Within this framework of thinking, those who were trying to encourage a more technical frame of mind were always going to struggle. But society was being transformed by new technology and the applications of new scientific ideas. The changes were evident for every Edwardian to see. Electricity lit up the streets of every town and city and enabled the introduction of a range of new domestic and commercial products, from the telephone to the vacuum cleaner.

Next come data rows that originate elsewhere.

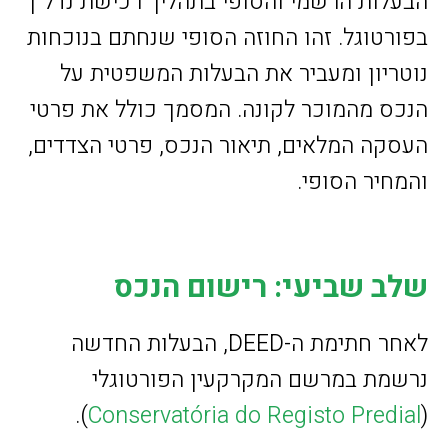
הבעלות הרשמי והסופי בתהליך רכישת נדל"ן
בפורטוגל. זהו החוזה הסופי שנחתם בנוכחות
נוטריון ומעביר את הבעלות המשפטית על
הנכס מהמוכר לקונה. המסמך כולל את פרטי
העסקה המלאים, תיאור הנכס, פרטי הצדדים,
והמחיר הסופי.
שלב שביעי: רישום הנכס
לאחר חתימת ה-DEED, הבעלות החדשה
נרשמת במרשם המקרקעין הפורטוגלי
).
Conservatória do Registo Predial
(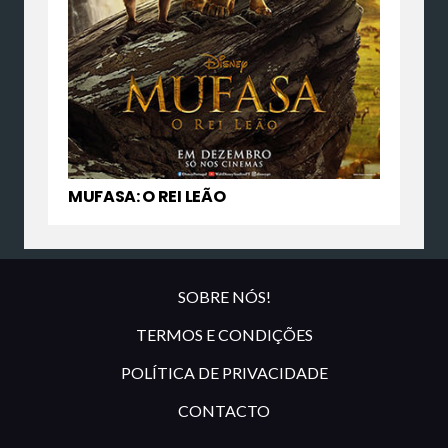
MUFASA: O REI LEÃO
SOBRE NÓS!
TERMOS E CONDIÇÕES
POLÍTICA DE PRIVACIDADE
CONTACTO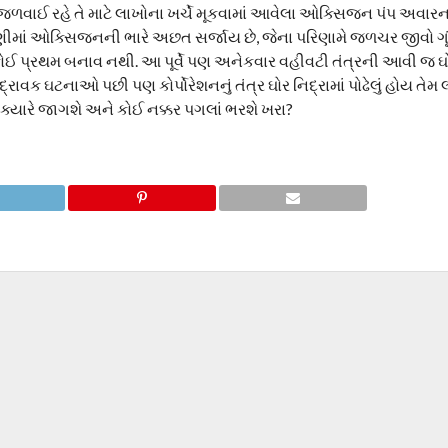
 જળવાઈ રહે તે માટે લાખોના ખર્ચે મૂકવામાં આવેલા ઓક્સિજન પંપ અવાર
ે પાણીમાં ઓક્સિજનની ભારે અછત સર્જાય છે, જેના પરિણામે જળચર જીવો 
 કોઈ પ્રથમ બનાવ નથી. આ પૂર્વે પણ અનેકવાર વહીવટી તંત્રની આવી જ ઘ
ક ઘટનાઓ પછી પણ કોર્પોરેશનનું તંત્ર ઘોર નિદ્રામાં પોઢેલું હોય તેમ લાગ
ર ક્યારે જાગશે અને કોઈ નક્કર પગલાં ભરશે ખરા?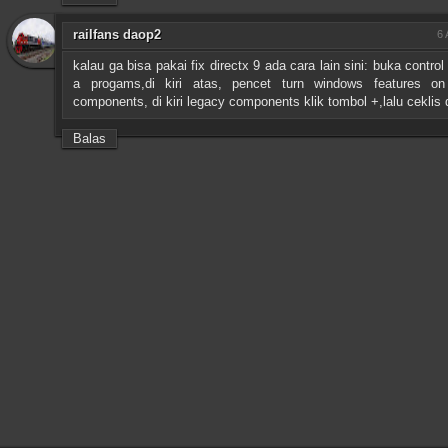
railfans daop2
6 
kalau ga bisa pakai fix directx 9 ada cara lain sini: buka control
a progams,di kiri atas, pencet turn windows features on 
components, di kiri legacy components klik tombol +,lalu ceklis di
Balas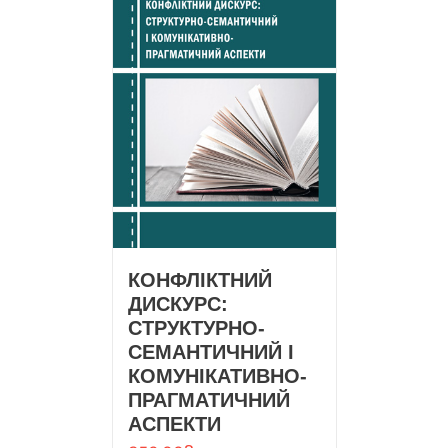
КОНФЛІКТНИЙ
ДИСКУРС:
СТРУКТУРНО-
СЕМАНТИЧНИЙ І
КОМУНІКАТИВНО-
ПРАГМАТИЧНИЙ
АСПЕКТИ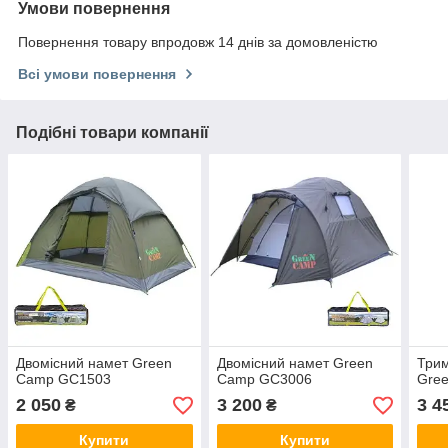
Умови повернення
Повернення товару впродовж 14 днів за домовленістю
Всі умови повернення
Подібні товари компанії
Двомісний намет Green
Двомісний намет Green
Трим
Camp GC1503
Camp GC3006
Gre
2 050
3 200
3 4
₴
₴
Купити
Купити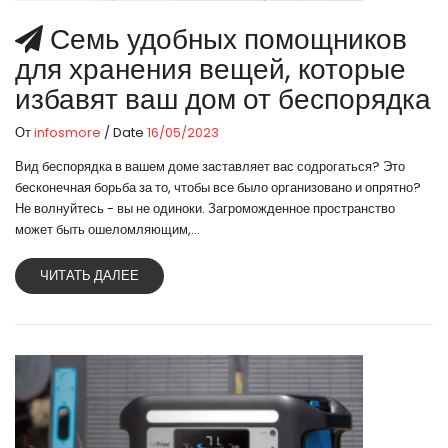
Семь удобных помощников
для хранения вещей, которые
избавят ваш дом от беспорядка
От
infosmore
/ Date
16/05/2023
Вид беспорядка в вашем доме заставляет вас содрогаться? Это
бесконечная борьба за то, чтобы все было организовано и опрятно?
Не волнуйтесь - вы не одиноки. Загроможденное пространство
может быть ошеломляющим,...
ЧИТАТЬ ДАЛЕЕ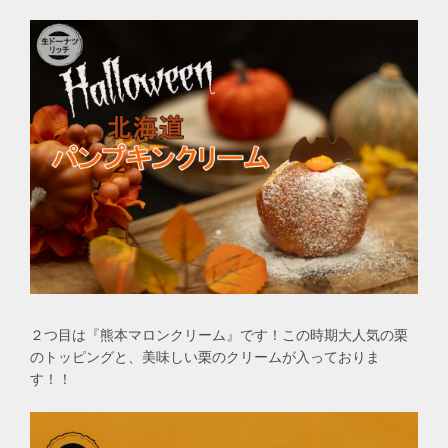
２つ目は『熊本マロンクリーム』です！この時期大人気の栗
のトッピングと、美味しい栗のクリームが入っておりま
す！！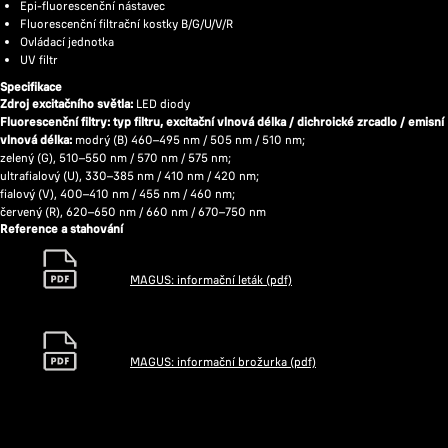
Epi-fluorescenční nástavec
Fluorescenční filtrační kostky B/G/U/V/R
Ovládací jednotka
UV filtr
Specifikace
Zdroj excitačního světla:
LED diody
Fluorescenční filtry: typ filtru, excitační vlnová délka / dichroické zrcadlo / emisní
vlnová délka:
modrý (B) 460–495 nm / 505 nm / 510 nm;
zelený (G), 510–550 nm / 570 nm / 575 nm;
ultrafialový (U), 330–385 nm / 410 nm / 420 nm;
fialový (V), 400–410 nm / 455 nm / 460 nm;
červený (R), 620–650 nm / 660 nm / 670–750 nm
Reference a stahování
MAGUS: informační leták (pdf)
MAGUS: informační brožurka (pdf)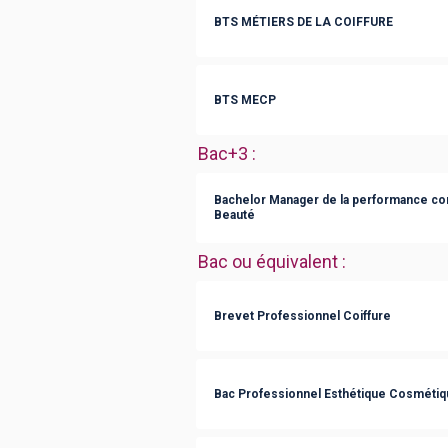
BTS MÉTIERS DE LA COIFFURE
BTS MECP
Bac+3
:
Bachelor Manager de la performance co
Beauté
Bac ou équivalent
:
Brevet Professionnel Coiffure
Bac Professionnel Esthétique Cosmétiq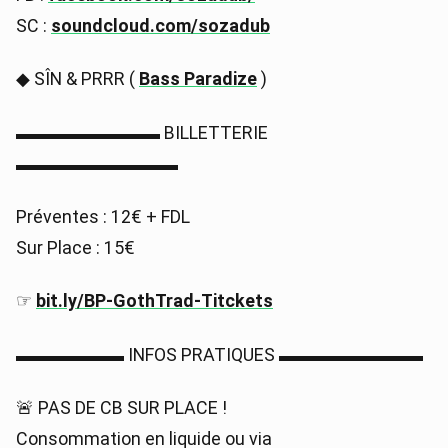
SC :
soundcloud.com/sozadub
◆ SÎN & PRRR (
Bass Paradize
)
▬▬▬▬▬▬▬▬ BILLETTERIE
▬▬▬▬▬▬▬▬▬
Préventes : 12€ + FDL
Sur Place : 15€
☞
bit.ly/BP-GothTrad-Titckets
▬▬▬▬▬▬ INFOS PRATIQUES ▬▬▬▬▬▬▬▬
🚨 PAS DE CB SUR PLACE !
Consommation en liquide ou via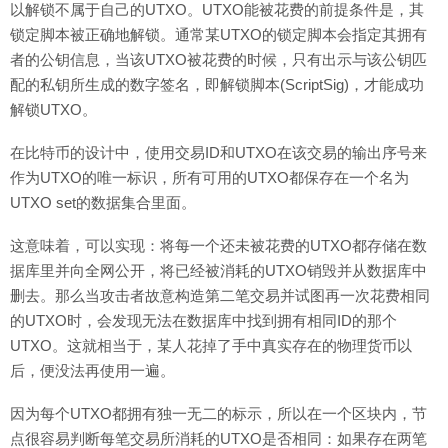
以解锁不属于自己的UTXO。UTXO能被花费的前提条件是，其
锁定脚本被正确地解锁。通常某UTXO的锁定脚本会指定其拥有
者的公钥信息，当该UTXO被花费的时候，只有出示与该公钥匹
配的私钥所生成的数字签名，即解锁脚本(ScriptSig)，才能成功
解锁UTXO。
在比特币的设计中，使用交易ID和UTXO在该交易的输出序号来
作为UTXO的唯一标识，所有可用的UTXO都保存在一个名为
UTXO set的数据集合里面。
这意味着，可以实现：将每一个还未被花费的UTXO都存储在数
据库里并向全网公开，将已经被消耗的UTXO销毁并从数据库中
删去。那么当攻击者故意构造第二笔交易并试图再一次花费相同
的UTXO时，会发现无法在数据库中找到拥有相同ID的那个
UTXO。这就相当于，某人花掉了手中真实存在的物理货币以
后，便没法再使用一遍。
因为每个UTXO都拥有独一无二的标示，所以在一个区块内，节
点很容易判断每笔交易所消耗的UTXO是否相同：如果存在两笔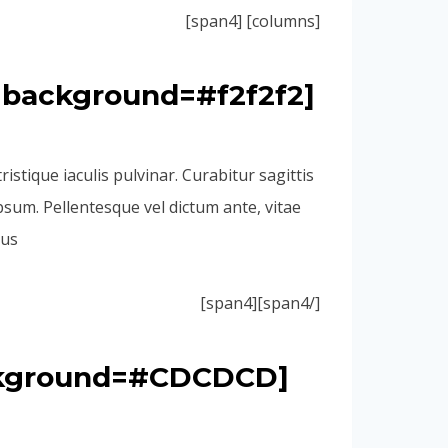
[columns] [span4]
istique iaculis pulvinar. Curabitur sagittis
psum. Pellentesque vel dictum ante, vitae
us.
[/span4][span4]
background=#CDCDCD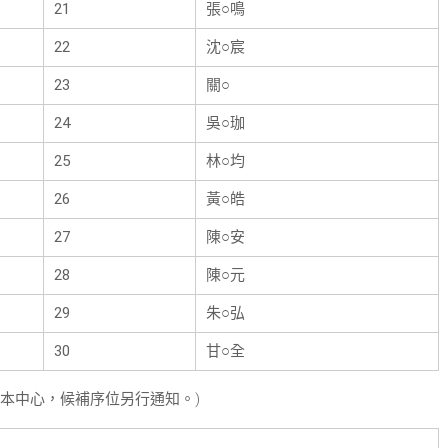
21
張○鳴
22
沈○宸
23
關○
24
吳○珈
25
林○均
26
黃○皓
27
陳○安
28
陳○元
29
朱○弘
30
甘○全
讀本中心，候補序位另行通知。)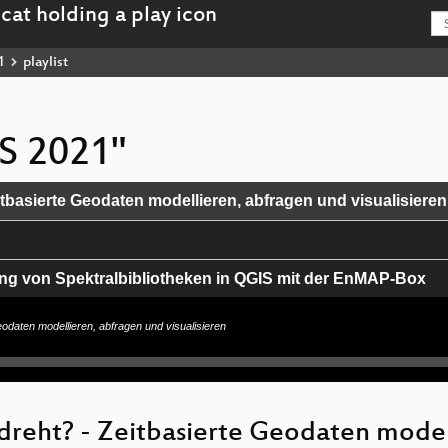
1
playlist
IS 2021"
tbasierte Geodaten modellieren, abfragen und visualisieren
ung von Spektralbibliotheken in QGIS mit der EnMAP-Box
z 2021
odaten modellieren, abfragen und visualisieren
ndex: CargoRocket
dreht? - Zeitbasierte Geodaten model
21? Was lief schon? Was kommt noch?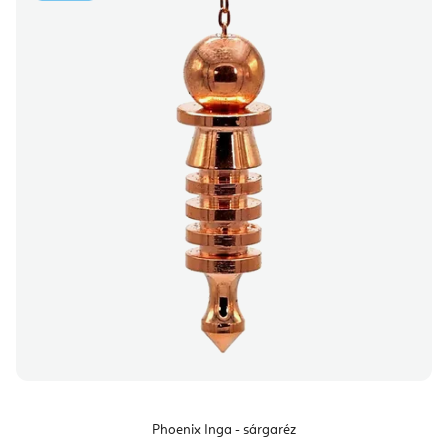
Phoenix Inga - sárgaréz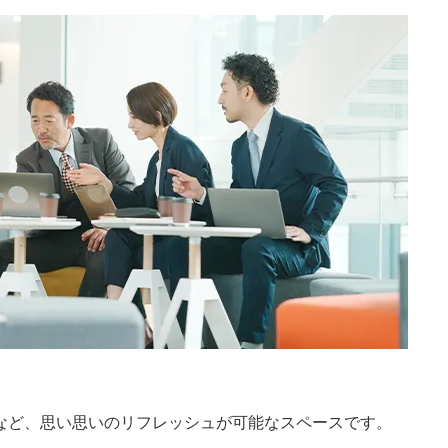
など、思い思いのリフレッシュが可能なスペースです。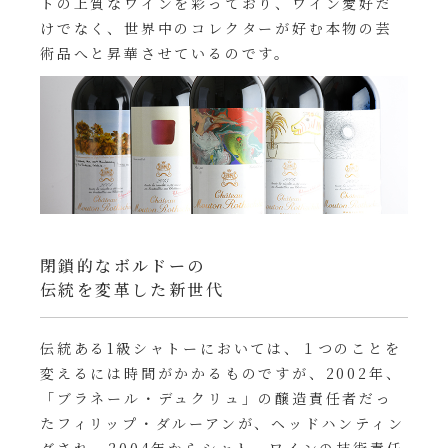
トの上質なワインを彩っており、ワイン愛好だ
けでなく、世界中のコレクターが好む本物の芸
術品へと昇華させているのです。
閉鎖的なボルドーの
伝統を変革した新世代
伝統ある1級シャトーにおいては、１つのことを
変えるには時間がかかるものですが、2002年、
「ブラネール・デュクリュ」の醸造責任者だっ
たフィリップ・ダルーアンが、ヘッドハンティン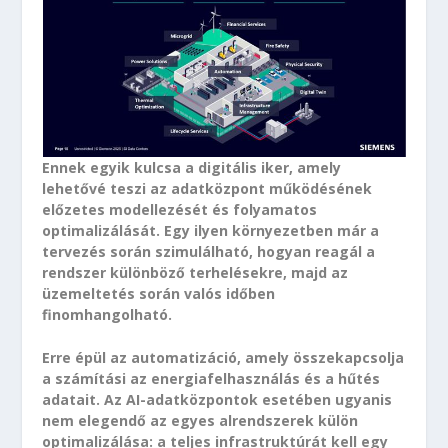
Ennek egyik kulcsa a digitális iker, amely
lehetővé teszi az adatközpont működésének
előzetes modellezését és folyamatos
optimalizálását. Egy ilyen környezetben már a
tervezés során szimulálható, hogyan reagál a
rendszer különböző terhelésekre, majd az
üzemeltetés során valós időben
finomhangolható.
Erre épül az automatizáció, amely összekapcsolja
a számítási az energiafelhasználás és a hűtés
adatait. Az AI-adatközpontok esetében ugyanis
nem elegendő az egyes alrendszerek külön
optimalizálása: a teljes infrastruktúrát kell egy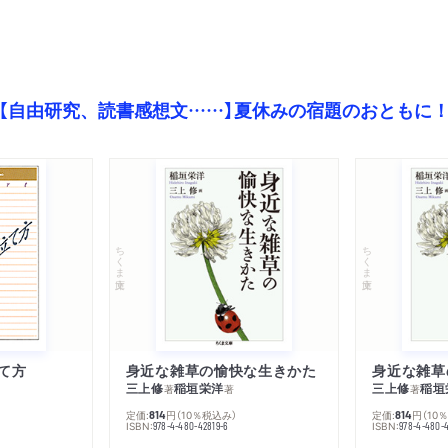
【自由研究、読書感想文……】夏休みの宿題のおともに
ちくま文庫
ちくま文庫
て方
身近な雑草の愉快な生きかた
身近な雑草
三上修
稲垣栄洋
三上修
稲垣
著
著
著
定価:
円
（10％税込み）
定価:
円
（10
814
814
ISBN:
ISBN:
978-4-480-42819-6
978-4-480-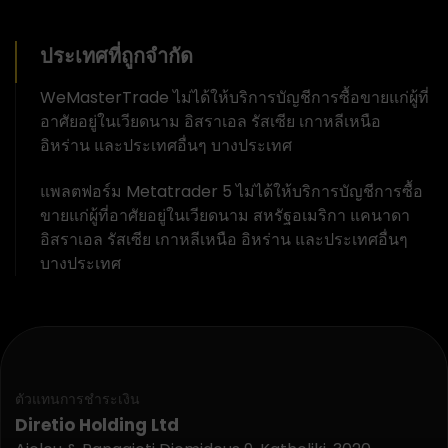
ประเทศที่ถูกจำกัด
WeMasterTrade ไม่ได้ให้บริการบัญชีการซื้อขายแก่ผู้ที่
อาศัยอยู่ในเวียดนาม อิสราเอล รัสเซีย เกาหลีเหนือ
อิหร่าน และประเทศอื่นๆ บางประเทศ
แพลตฟอร์ม Metatrader 5 ไม่ได้ให้บริการบัญชีการซื้อ
ขายแก่ผู้ที่อาศัยอยู่ในเวียดนาม สหรัฐอเมริกา แคนาดา
อิสราเอล รัสเซีย เกาหลีเหนือ อิหร่าน และประเทศอื่นๆ
บางประเทศ
ตัวแทนการชำระเงิน
Diretio Holding Ltd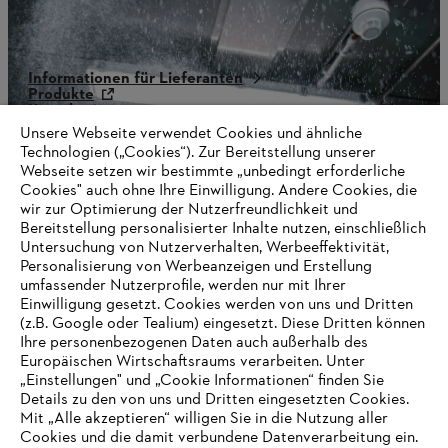
Informationen für Lieferanten
Produkte
Kontakt
Karriere
Unsere Webseite verwendet Cookies und ähnliche
Hinweisgebersystem
Technologien („Cookies“). Zur Bereitstellung unserer
Webseite setzen wir bestimmte „unbedingt erforderliche
Cookies" auch ohne Ihre Einwilligung. Andere Cookies, die
wir zur Optimierung der Nutzerfreundlichkeit und
Bereitstellung personalisierter Inhalte nutzen, einschließlich
Untersuchung von Nutzerverhalten, Werbeeffektivität,
Personalisierung von Werbeanzeigen und Erstellung
umfassender Nutzerprofile, werden nur mit Ihrer
Einwilligung gesetzt. Cookies werden von uns und Dritten
(z.B. Google oder Tealium) eingesetzt. Diese Dritten können
Ihre personenbezogenen Daten auch außerhalb des
Europäischen Wirtschaftsraums verarbeiten. Unter
„Einstellungen" und „Cookie Informationen“ finden Sie
Details zu den von uns und Dritten eingesetzten Cookies.
Mit „Alle akzeptieren“ willigen Sie in die Nutzung aller
Cookies und die damit verbundene Datenverarbeitung ein.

Chemical industries transformed many industrial processes, enabling the mass production of such items as paint, cement and agricultural fertilisers along with the development of new cleaning compounds, drugs and pharmaceuticals, as well as explosives. Inventions like the internal combustion engine, radio, cinema and powered flight all provided challenging alternatives to traditional military technology. The army simply could not ignore these changes and senior figures were aware that other nations’ armies were changing the way they made war. The Japanese army and navy had achieved victory over the Imperial Russian forces in their war of 1904–5 in part by the effective use of new technologies like the machine gun and the torpedo. Some senior officers were certainly keen to embrace new military technologies. But old values died slowly.